My 7 year old daughter has had some trouble w/ behavior at school already this year. She and another girl in her class are either "best buds" and acting silly (laughing in class, stepping out of line, looking under the bathroom stalls at each other, lying down in their chairs, etc) or "not friends" ( tattling on each other, being mean, etc) Her teacher calls me often to report on even the smallest deviatons from proper behavior. We have tried everything; punishments, meeting at the school, discussions, role-playing, and everyday I hold my breath wondering how she did at school. It's so frustrating. Neither child is a bad kid, and they are drawn to each other. I need some advice on teaching her to be a leader rather than a follower and setting a good example for her friends. Thanks!!
Have the teacher's separated them? Sounds like they should be on opposite ends of the classroom in corners where they can't have easy eye contact. They can then play during recess, but not act silly in class. Won't solve them goofing off in the halls and/or lunchroom, but those times won't seem as disruptive if they are behaving in the classroom.
Are the children actually being disruptive? Or are they just playing/arguing when they get bored because there's nothing else going on?
If the teacher is calling you over every little step out of what she expects proper behavior for a 7 year old to be, then it sounds like she needs to take another look at her classroom. Does she have unneccessarily high expectations of her students? Or does she lack control over her classroom? Or possibly lacks confidence in her own skills to manage the situation? My 7 year old daughter has a similar relationship with a girl at her school and in the two years they have been together the teacher has never once called me.

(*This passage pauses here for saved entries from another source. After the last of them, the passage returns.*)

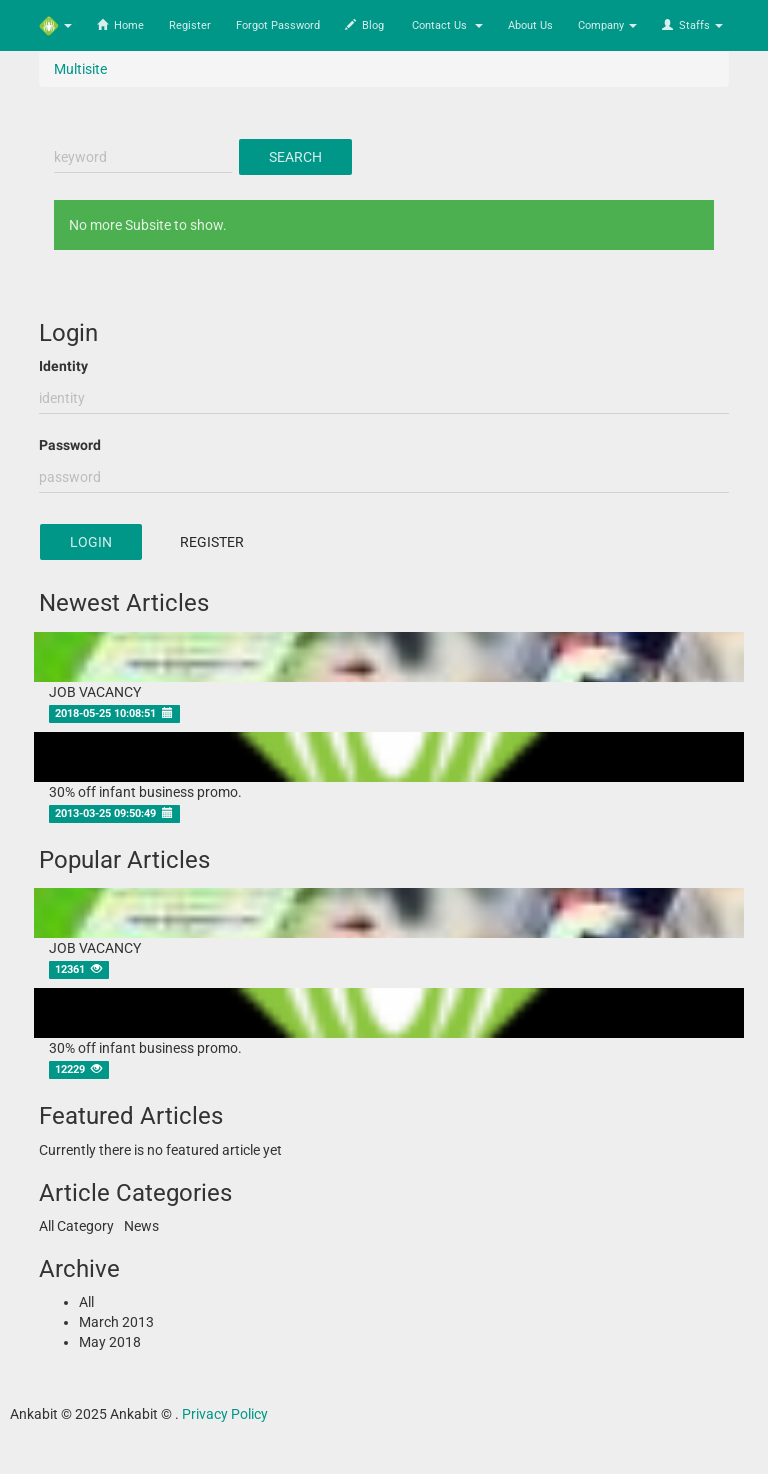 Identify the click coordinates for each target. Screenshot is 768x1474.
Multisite (80, 69)
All (86, 1302)
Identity (63, 366)
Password (70, 445)
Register (212, 542)
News (141, 1226)
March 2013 (116, 1322)
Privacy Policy (225, 1414)
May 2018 (110, 1342)
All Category (76, 1226)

Before punishing your daughter, I would suggest taking a closer look at the situation. Like you said, neither child is a bad kid so they shouldn't be treated like they are. Ask your daughter questions about her day and her school work (not associated with this other girl), is she getting bored, is the teacher presenting material in a manner she doesn't understand, is she getting enough time to express her individuality and run off her energy at recess? If everything else is going well, then maybe it's time to meet with the other mom outside of school. A playdate perhaps? Give the girls a chance to be silly without being disruptive to other students. And definitely suggest to the teacher to separate them while in the classroom to keep the flow of the day going.

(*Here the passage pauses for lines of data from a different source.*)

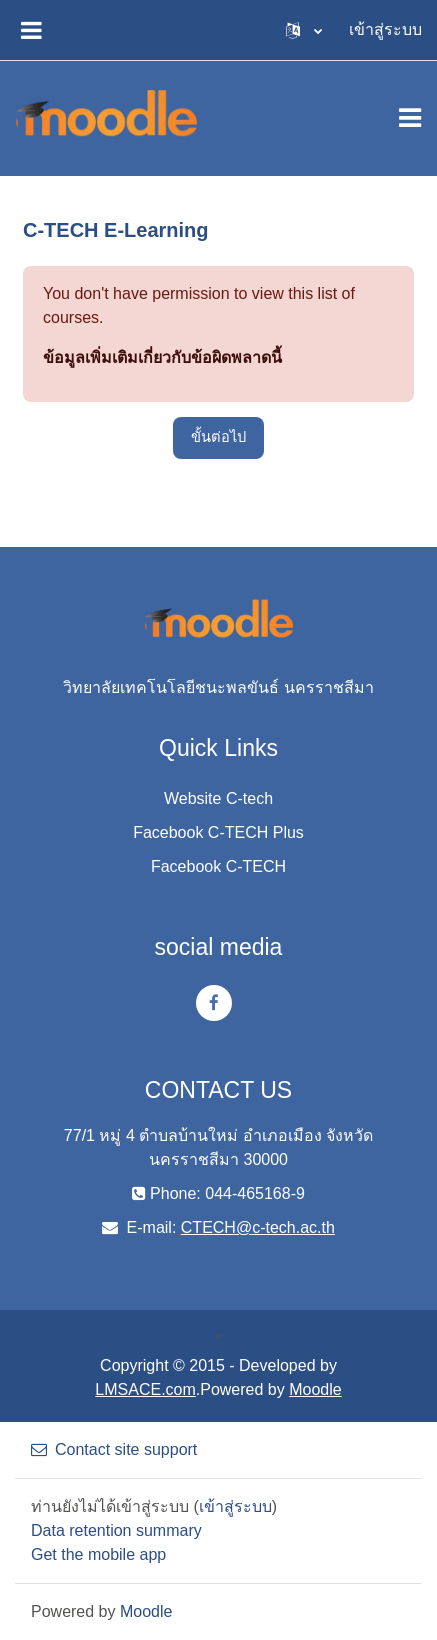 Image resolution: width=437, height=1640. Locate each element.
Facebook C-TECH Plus (218, 832)
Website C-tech (218, 798)
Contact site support (114, 1449)
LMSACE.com (145, 1389)
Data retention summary (116, 1530)
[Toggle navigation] (410, 118)
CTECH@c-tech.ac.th (258, 1227)
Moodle (315, 1389)
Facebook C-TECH (218, 866)
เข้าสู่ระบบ (385, 29)
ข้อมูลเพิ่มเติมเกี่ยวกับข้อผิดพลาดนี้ (162, 357)
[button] (304, 30)
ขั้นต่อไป (218, 437)
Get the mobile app (98, 1554) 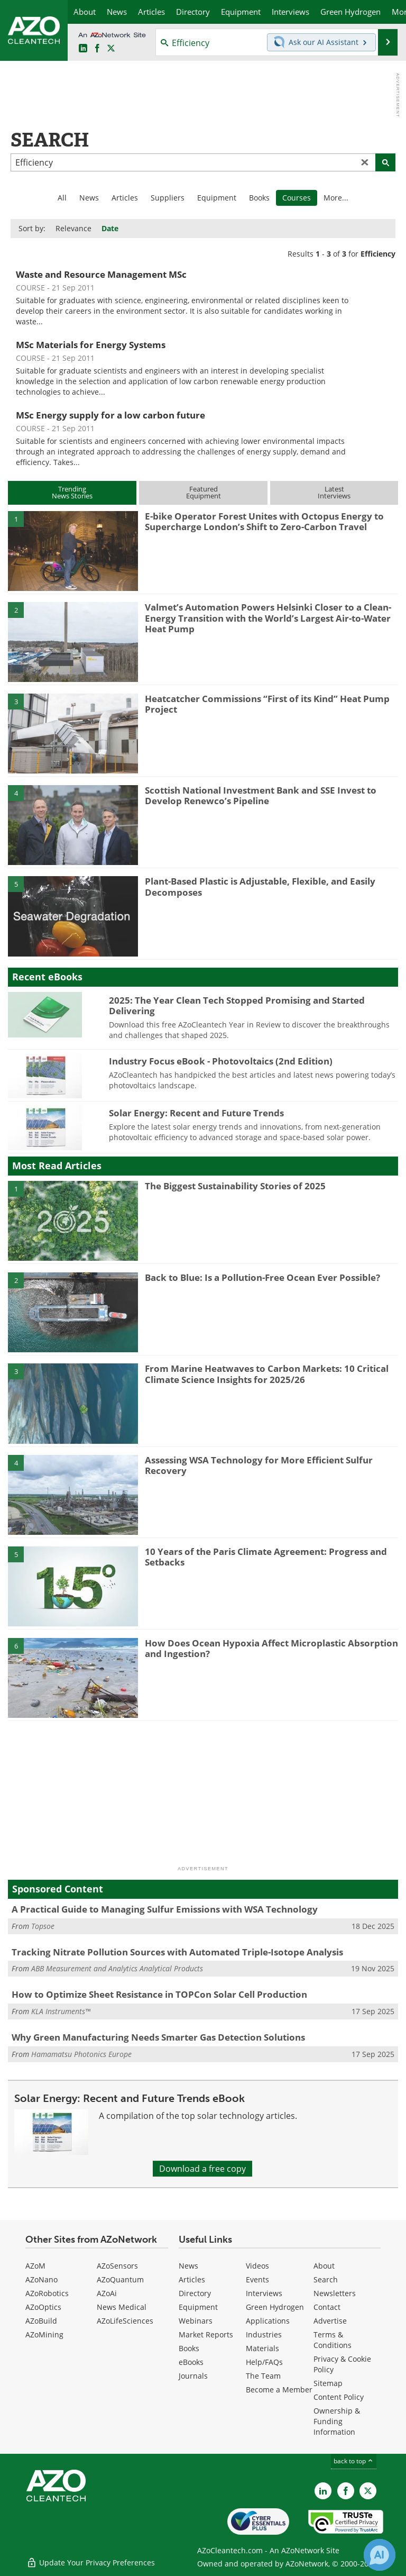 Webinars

Life is an adventure, I share every day with my two beautiful children.
I agree with what moonemaiden said. You also need to realize that being a leader or follower is part of your daughter's personality and that is hard to change. I have always been more of a leader and do things on my own without the approval of others. My sister, younger, has always been a follower and needs the approval of her friends/family before she does anything. I go shopping or to a fast food place alone often, my sister would never dream of going by herself (what would people think). I could care less what people think, I guess this is sometimes obvious in my posts. Anyway, I wouldn't worry about trying to get her to be a leader, I'd focus on making sure she is getting the best possible education she can, and speaking up on her behalf if that is not happening.
Loud mom of 2 loud boys ages 10 & 7.
Thank you guys for your input. They have been separated in class, but often find their way to each other like magnets Luckily I've received 3 letters in 3 days about GOOD behavior, so hopefully this will keep up. The teacher has some kind of degree in behavior so I think that's partly why she's so all over everything. It's strange for me because my daughter and I are very different- myself being passive and shy and she, outgoing and popular. I never once got in trouble in elementary school so I'm very sensitive about her gettng in trouble on the 3rd day of school, haha. I like the idea of a playdate outside of school. The girls had a talk to try to figure out why they kept getting in trouble together, and my daughter suggested they help each other stay out of trouble. I think it's a combo of the girls pushing the limits and feeding off each other and the teacher being really on top of everything. It's really so nice to have other moms give their 2 cents so one doesn't feel so alone. Thanks!